**EXERCISE BRIEF**
How many lines in the records below hold the string "Batería"? Answer with the number alone.

**RECORDS**
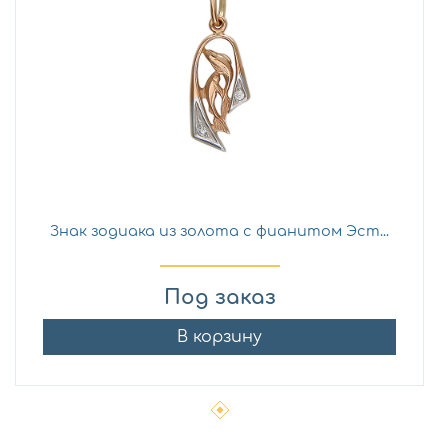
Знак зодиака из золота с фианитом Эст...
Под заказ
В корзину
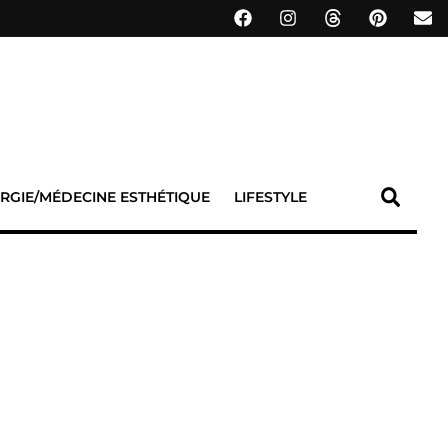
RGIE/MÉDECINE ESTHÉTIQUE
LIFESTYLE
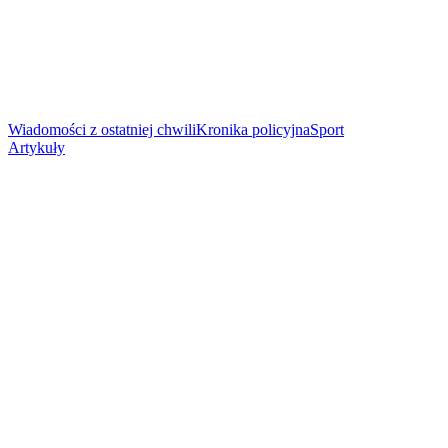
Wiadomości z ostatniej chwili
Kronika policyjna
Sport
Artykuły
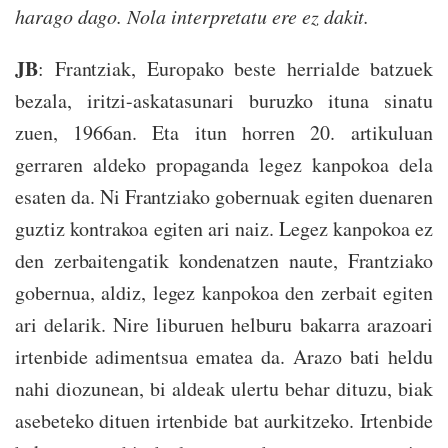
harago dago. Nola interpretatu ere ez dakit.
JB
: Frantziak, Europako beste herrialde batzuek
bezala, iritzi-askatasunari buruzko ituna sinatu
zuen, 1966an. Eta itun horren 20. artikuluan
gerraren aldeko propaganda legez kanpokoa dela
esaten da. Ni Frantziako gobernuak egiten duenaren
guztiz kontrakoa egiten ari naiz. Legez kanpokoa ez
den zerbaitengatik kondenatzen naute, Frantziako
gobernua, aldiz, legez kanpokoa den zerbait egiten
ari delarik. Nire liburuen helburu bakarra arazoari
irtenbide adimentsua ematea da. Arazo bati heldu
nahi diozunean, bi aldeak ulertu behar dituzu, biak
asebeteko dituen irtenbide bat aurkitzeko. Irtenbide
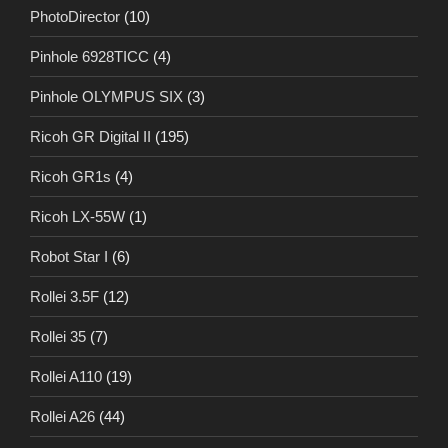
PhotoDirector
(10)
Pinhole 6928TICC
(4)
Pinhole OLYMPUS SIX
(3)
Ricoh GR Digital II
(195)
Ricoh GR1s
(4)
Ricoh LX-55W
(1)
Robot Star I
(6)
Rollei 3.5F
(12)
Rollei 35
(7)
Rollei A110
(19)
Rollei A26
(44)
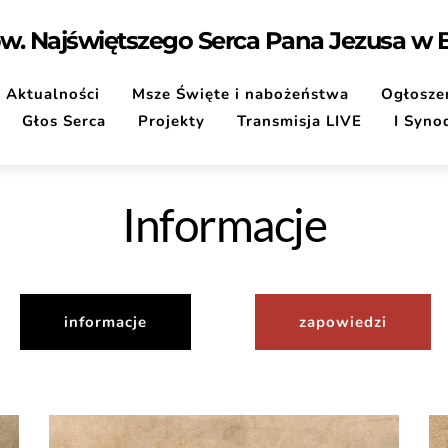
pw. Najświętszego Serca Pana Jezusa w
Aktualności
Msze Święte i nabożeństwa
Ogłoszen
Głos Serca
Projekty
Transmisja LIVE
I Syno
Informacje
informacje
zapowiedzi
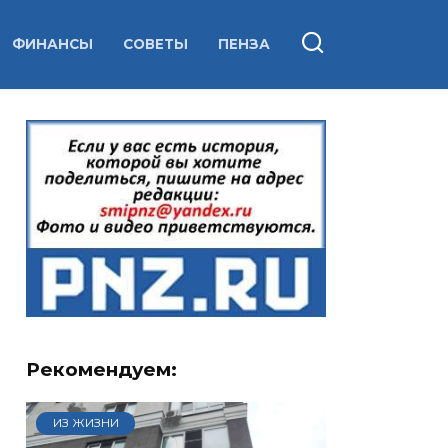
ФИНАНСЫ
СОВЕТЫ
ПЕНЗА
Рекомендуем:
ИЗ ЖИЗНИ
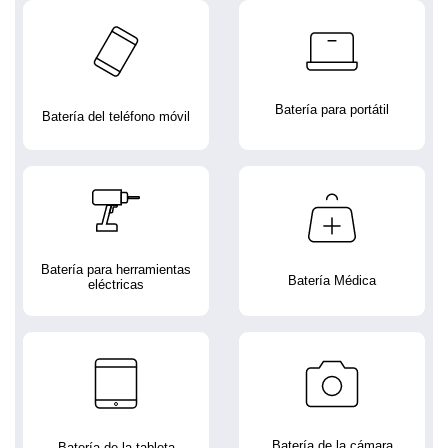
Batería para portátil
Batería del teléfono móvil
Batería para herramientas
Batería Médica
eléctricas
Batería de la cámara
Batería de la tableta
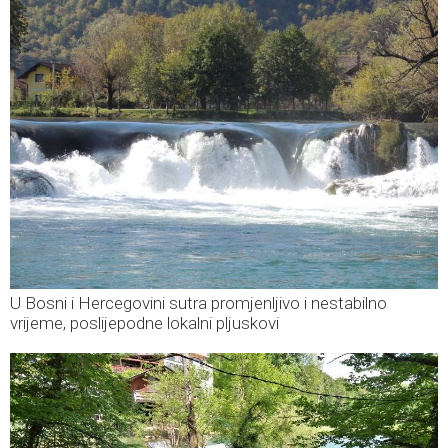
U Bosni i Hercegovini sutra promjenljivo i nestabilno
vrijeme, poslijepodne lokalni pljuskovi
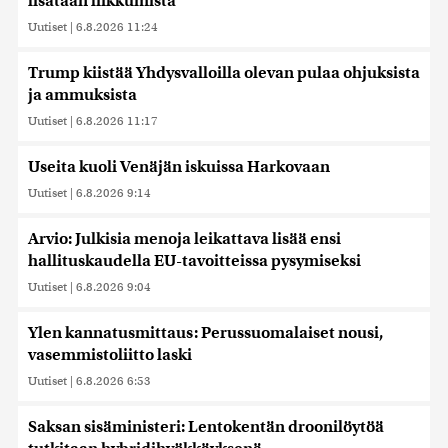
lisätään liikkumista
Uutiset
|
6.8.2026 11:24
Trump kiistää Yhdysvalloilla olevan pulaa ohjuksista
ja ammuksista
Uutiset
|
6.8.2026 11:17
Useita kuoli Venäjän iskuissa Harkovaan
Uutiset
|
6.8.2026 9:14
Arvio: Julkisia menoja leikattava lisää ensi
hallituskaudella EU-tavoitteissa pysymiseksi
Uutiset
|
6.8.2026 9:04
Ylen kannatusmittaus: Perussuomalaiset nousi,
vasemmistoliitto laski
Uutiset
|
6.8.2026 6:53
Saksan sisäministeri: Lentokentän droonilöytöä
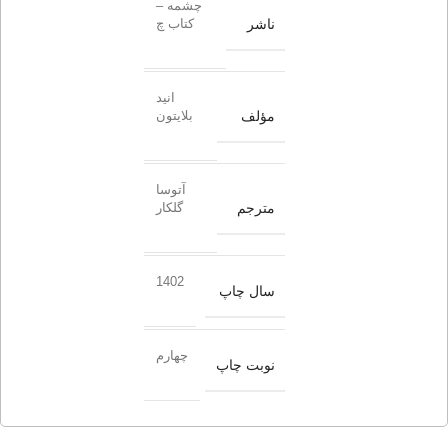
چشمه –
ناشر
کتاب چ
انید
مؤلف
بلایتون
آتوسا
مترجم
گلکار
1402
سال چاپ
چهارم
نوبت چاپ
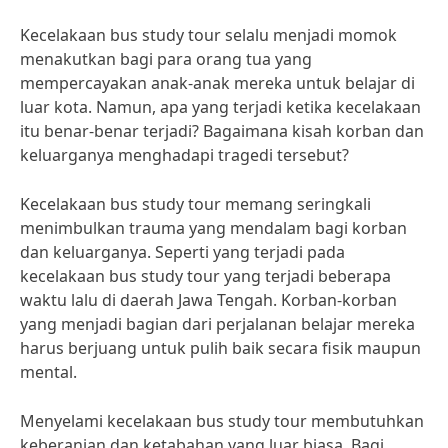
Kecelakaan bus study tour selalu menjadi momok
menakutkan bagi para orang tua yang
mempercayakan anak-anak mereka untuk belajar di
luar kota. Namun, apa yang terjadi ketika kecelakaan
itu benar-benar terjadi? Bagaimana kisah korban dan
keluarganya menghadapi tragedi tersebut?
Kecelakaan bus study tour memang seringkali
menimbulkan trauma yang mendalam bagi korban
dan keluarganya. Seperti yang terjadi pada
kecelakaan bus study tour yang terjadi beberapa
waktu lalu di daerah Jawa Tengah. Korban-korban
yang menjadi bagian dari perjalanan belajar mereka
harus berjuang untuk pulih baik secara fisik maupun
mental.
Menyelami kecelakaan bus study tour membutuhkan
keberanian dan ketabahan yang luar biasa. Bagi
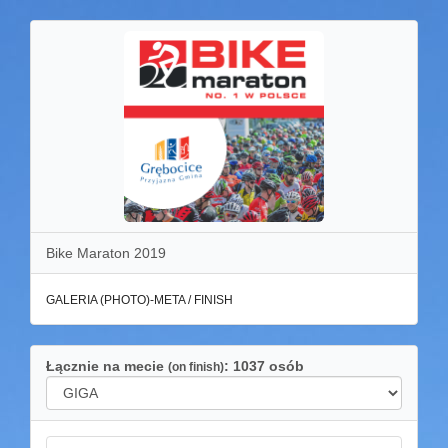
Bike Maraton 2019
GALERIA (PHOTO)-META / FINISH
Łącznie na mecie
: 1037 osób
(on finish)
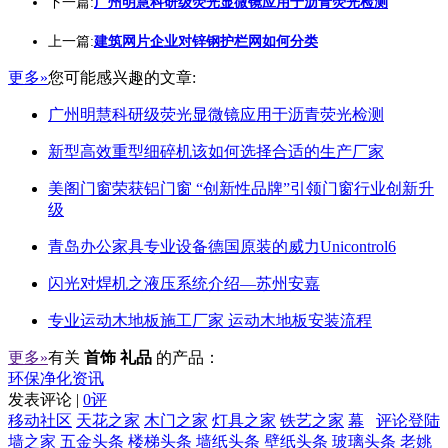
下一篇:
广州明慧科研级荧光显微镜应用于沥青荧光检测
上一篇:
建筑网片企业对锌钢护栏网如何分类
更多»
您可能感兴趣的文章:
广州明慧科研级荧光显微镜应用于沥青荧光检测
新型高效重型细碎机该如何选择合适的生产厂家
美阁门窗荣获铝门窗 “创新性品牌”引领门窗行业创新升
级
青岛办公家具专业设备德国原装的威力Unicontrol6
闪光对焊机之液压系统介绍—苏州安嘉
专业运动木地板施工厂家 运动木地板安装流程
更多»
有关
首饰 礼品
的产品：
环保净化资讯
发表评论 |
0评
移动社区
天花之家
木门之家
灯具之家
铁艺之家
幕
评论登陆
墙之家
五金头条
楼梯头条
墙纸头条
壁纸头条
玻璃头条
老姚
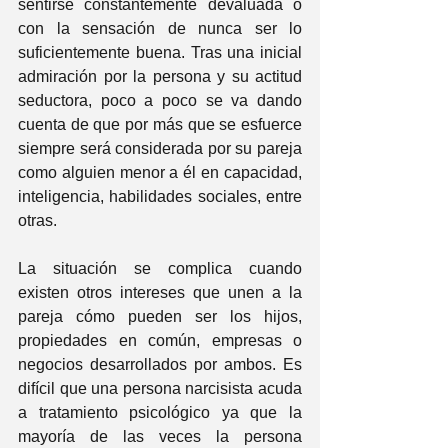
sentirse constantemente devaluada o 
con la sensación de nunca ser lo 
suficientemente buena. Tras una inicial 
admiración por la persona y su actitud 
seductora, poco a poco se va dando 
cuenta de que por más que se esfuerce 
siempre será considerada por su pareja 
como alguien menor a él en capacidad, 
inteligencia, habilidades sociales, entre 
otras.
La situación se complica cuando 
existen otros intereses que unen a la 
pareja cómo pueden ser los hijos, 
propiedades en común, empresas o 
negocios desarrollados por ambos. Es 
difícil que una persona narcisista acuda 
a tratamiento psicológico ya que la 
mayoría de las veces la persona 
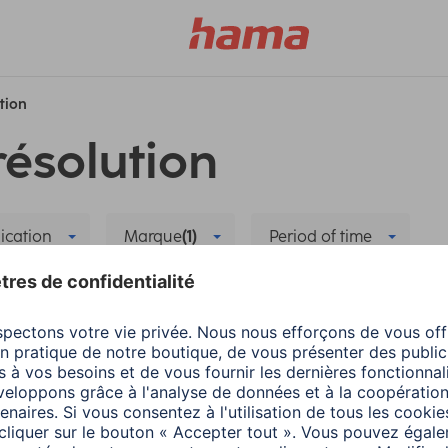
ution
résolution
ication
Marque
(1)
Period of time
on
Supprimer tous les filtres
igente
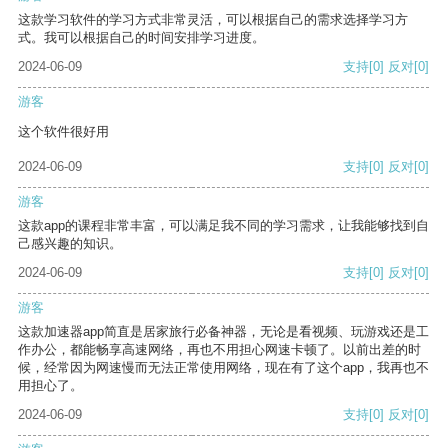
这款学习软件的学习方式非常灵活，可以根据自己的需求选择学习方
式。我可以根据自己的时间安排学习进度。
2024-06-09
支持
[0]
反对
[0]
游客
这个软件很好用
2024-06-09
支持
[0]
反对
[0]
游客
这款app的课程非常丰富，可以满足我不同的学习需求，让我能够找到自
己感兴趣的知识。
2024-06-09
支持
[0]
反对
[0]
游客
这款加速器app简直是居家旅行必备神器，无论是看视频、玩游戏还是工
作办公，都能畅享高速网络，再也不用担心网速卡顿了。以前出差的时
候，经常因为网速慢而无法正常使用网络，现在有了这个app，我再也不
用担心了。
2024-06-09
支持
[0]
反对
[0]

**TASK RESPONSE**
6